【レポート】MACWORLD Expo/San Francisco 2000基調講演速報

      [2000/01/06]

    ○Jobs! Jobs! Jobs!

    毎年、サンフランシスコで1月に開催されるMac業界の大イベント「MAC WORLDExpo/San Francisco」。Macの大イベントとしては、このサンフランシスコのエキスポのほかに、東京(2月)と、ニューヨーク(7月)のMACWORLD Expo、9月のパリでのAppleExpoがあるが、その中でも規模が一番大きいのが、このサンフランシスコで開かれるMAC WORLD Expoなのだ。今年も1月4日から8日にかけて、同市のMoscone Convention Centerで開催されている(プレコンファレンスが4日で、展示会は5日から)。

    現地時間1月5日の午前9時からApple社のiCEOであるSteve Jobs氏による基調講演が開始された。冒頭では、iBookとiMacがいかに好調に売れているかの説明が行われた。
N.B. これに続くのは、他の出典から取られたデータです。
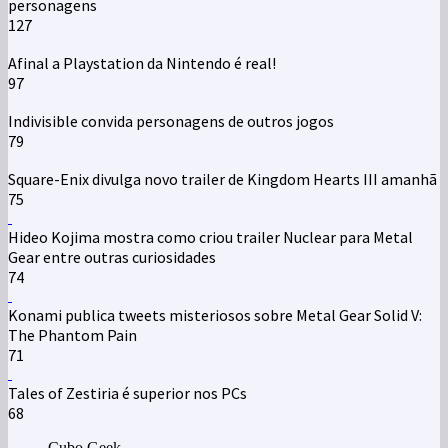
personagens
127
Afinal a Playstation da Nintendo é real!
97
Indivisible convida personagens de outros jogos
79
Square-Enix divulga novo trailer de Kingdom Hearts III amanhã
75
Hideo Kojima mostra como criou trailer Nuclear para Metal
Gear entre outras curiosidades
74
Konami publica tweets misteriosos sobre Metal Gear Solid V:
The Phantom Pain
71
Tales of Zestiria é superior nos PCs
68
Cubo Geek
iMacやiBookユーザーの90%がインターネットを利用しており、70%のユーザーがオンラインショッピングを経験しているなど、Macユーザーとインターネットとの親和性が強調された。

    ○Apple、インターネット戦略を大幅に強化

    今回の基調講演の主要なテーマに、Appleのインターネット戦略の強化があげられる。キーワードは「iReview」「iTools」「iCards」の3つ。いずれAppleのサイトで無償で利用することができる、新しいサービスだ。「iReview」は、アップルが選んだオンラインガイド。「iCards」は、ホームページ上からグリーティングカードを任意の相手に送信することができるもの。「iTools」には、子供が有害サイトにアクセスするのを防ぐ「KidSafe」、「~@mac.com」というドメインのメールアドレスを取得できる「Mac.com」、20MBのディスクスペースをオンラインで提供する「iDisk」、ホームページを簡単に作成できる「Homepage」の4つの機能がある(ただしiToolsを利用するにはMac OS 9が必要で、現在は米国とカナダ在住のユーザーに限定)。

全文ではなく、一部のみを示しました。